URAC Launches First AI Accreditation Program for Healthcare Users Developers
The program evaluates risk management, business management, and performance monitoring, with specific modules for each pathway.
Healthcare accreditation body URAC has introduced the nation’s first accreditation program for healthcare artificial intelligence, covering both users and developers. The program evaluates risk management, business management, and performance monitoring, with specific modules for each pathway.
“We think that this is a great opportunity to give people that seal of approval, that gold star, that someone independent has gone in behind the scenes and audited to make sure that this is trustworthy,” said Shawn Griffin, M.D., CEO and president of URAC.

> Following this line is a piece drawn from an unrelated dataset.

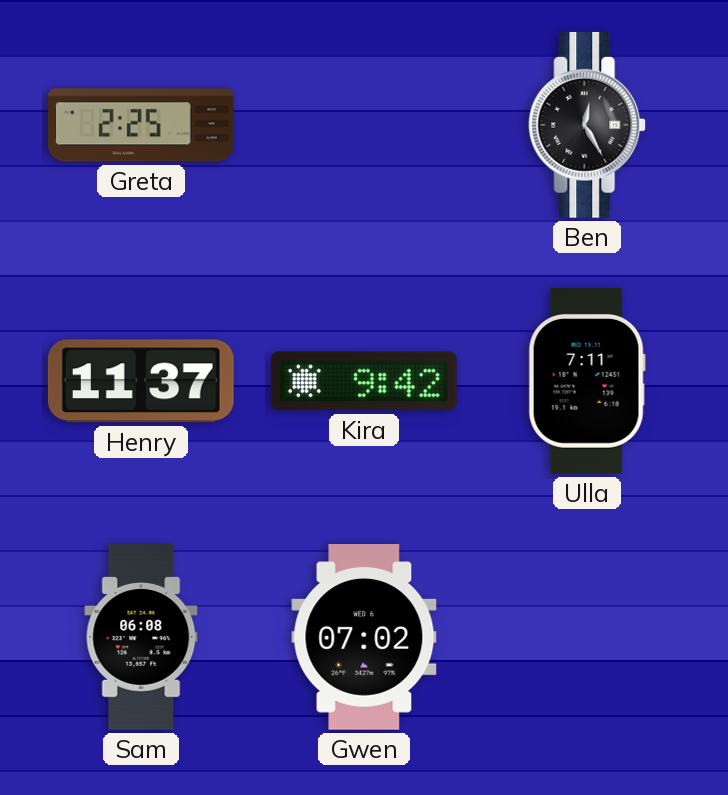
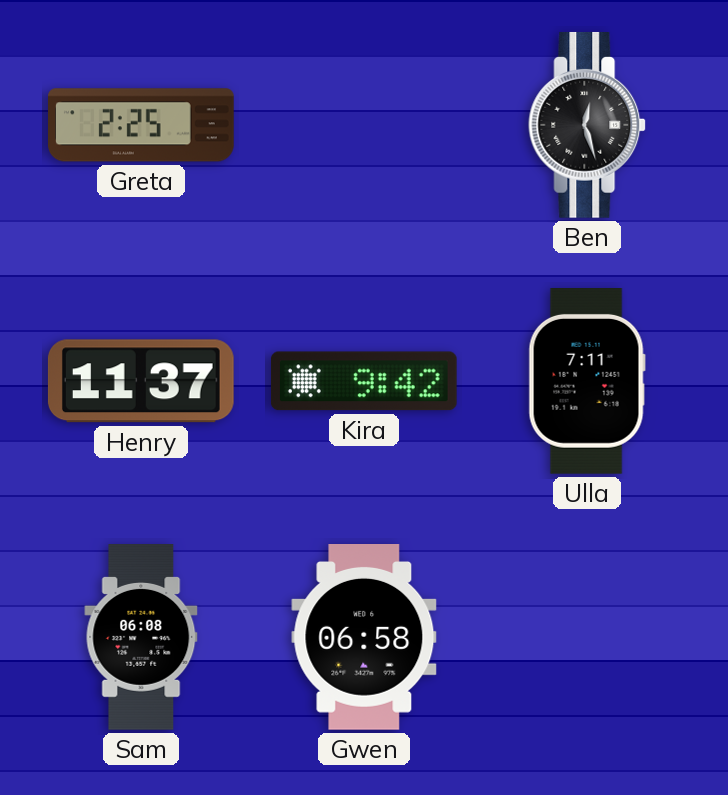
Ben: 12:25 -> 12:27
Gwen: 07:02 -> 06:58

The accreditations share common requirements such as regulatory compliance, consumer data protection, impact analyses, and staff management. To shape the framework, URAC convened an advisory group of insurance plans, providers, pharmacies, technology companies, and legal experts. Applications are anonymized and reviewed by an independent board to ensure impartiality.
“Nobody can buy our accreditation,” Griffin said. “You don't get it based on reputation. You get it based on your behavior.”
Standards for Developers and Health Systems
Developers seeking accreditation must submit information on data training, governance, pre-deployment testing, model drift management, and disclosure procedures. For users, including health systems and provider organizations, URAC requires plans detailing how AI will be tested, monitored, and applied responsibly for specific populations.
Griffin explained, saying, “Are we using tools in the right way, the way they're designed? Are we monitoring them, appropriate for the risk that it brings into the interaction? Are we informing the patients? Are we informing the providers, and do we have a plan on what if it goes wrong?”
While URAC applies the same principles across organizations, expectations vary by size and resources. “What we're going to say is, what is your governance structure? How are you vetting these tools? How are you rating these tools? And what's your oversight monitoring and your feedback loop? And that's not going to be dependent upon whether you have 27 full-time people,” Griffin said.
Addressing Gaps Amid Regulatory Shifts
Griffin noted that accreditation can adapt faster than regulation, with updates expected within months of launch to keep pace with evolving technology. Trust and safety issues can trigger immediate revisions.
He added that URAC accelerated the rollout due to the absence of federal oversight after the rescinding of the Biden administration’s executive order on responsible AI. “When the new administration came in, what happened was they said, 'OK, that rule is suspended,'” Griffin said.